The timing and coordination of events is characteristically disturbed in coronary artery disease with delayed onset of contraction, prolonged shortening beyond aortic closure, and abnormal lengthening during early systole. These effects can be reversed by successful coronary angioplasty.5 So characteristic are these abnormalities that identifying them can predict coronary disease in a group of patients undergoing peripheral vascular surgery.11Furthermore, analysis of these abnormalities indicates that disturbances during isovolumic relaxation are in fact the direct consequence of incoordination.

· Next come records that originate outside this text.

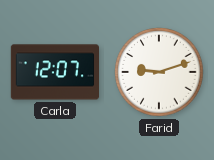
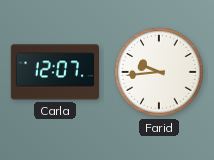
Farid: 9:12 -> 9:44
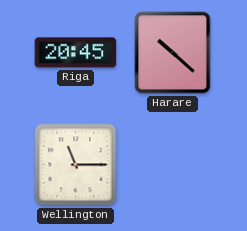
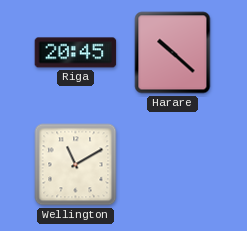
Wellington: 11:15 -> 11:10
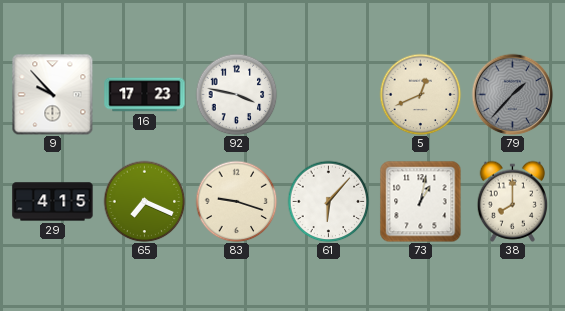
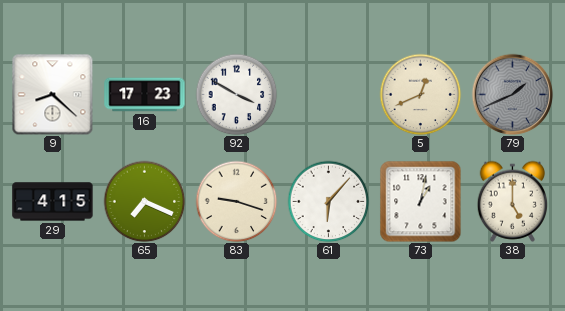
9: 9:53 -> 8:22
92: 3:47 -> 3:50
79: 1:37 -> 1:41
38: 8:00 -> 5:00
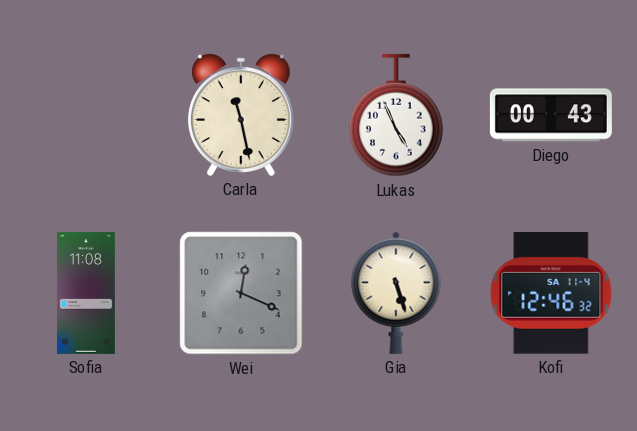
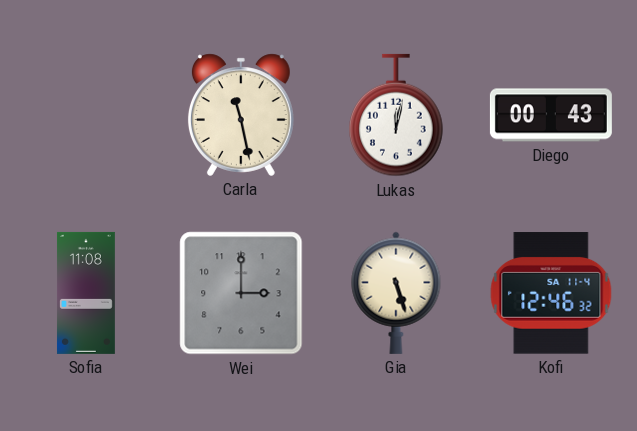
Lukas: 4:56 -> 12:02
Wei: 12:19 -> 3:00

Assessing aortic valve replacement and ventricular disease
Long axis function has also been used to assess the effects of aortic valve replacement upon ventricular function. Abnormalities occur after pulmonary autograft or homograft aortic valve replacement which are indicative of persistent right ventricular longitudinal dysfunction.12 Left ventricular longitudinal function appears to recover more quickly, perhaps because of unloading of the hypertrophied ventricle.13
In severe ventricular disease there are further characteristic abnormalities. Motion of the mitral annulus is greatly reduced or absent,7 and this has been used both in predicting prognosis,14 and as a surrogate for ejection fraction.5 Typically, not only is the extent of shortening reduced, but the rates of both shortening and lengthening are as well. Andersson's study uses longitudinal function to assess therapeutic effects of a drug and demonstrates that the effects of metoprolol seem greater on the longitudinal fibres than the circumferentially arranged fibres.3 These findings are similar to those with intravenous milrinone in dilated cardiomyopathy, suggesting the great sensitivity of the subendocardial fibres to such drugs.2The possibility that there is a greater degree of β adrenoceptor down regulation and noradrenaline (norepinephrine) depletion in the subendocardium is an appealing explanation. The changes in long axis function demonstrated by Andersson and colleagues, presumably the direct effect of the drug on longitudinally arranged fibres, can now be correlated to reduced wedge pressure and increased ejection fraction and add further weight to the importance of longitudinal fibres in the coordination and integrity of normal ventricular function.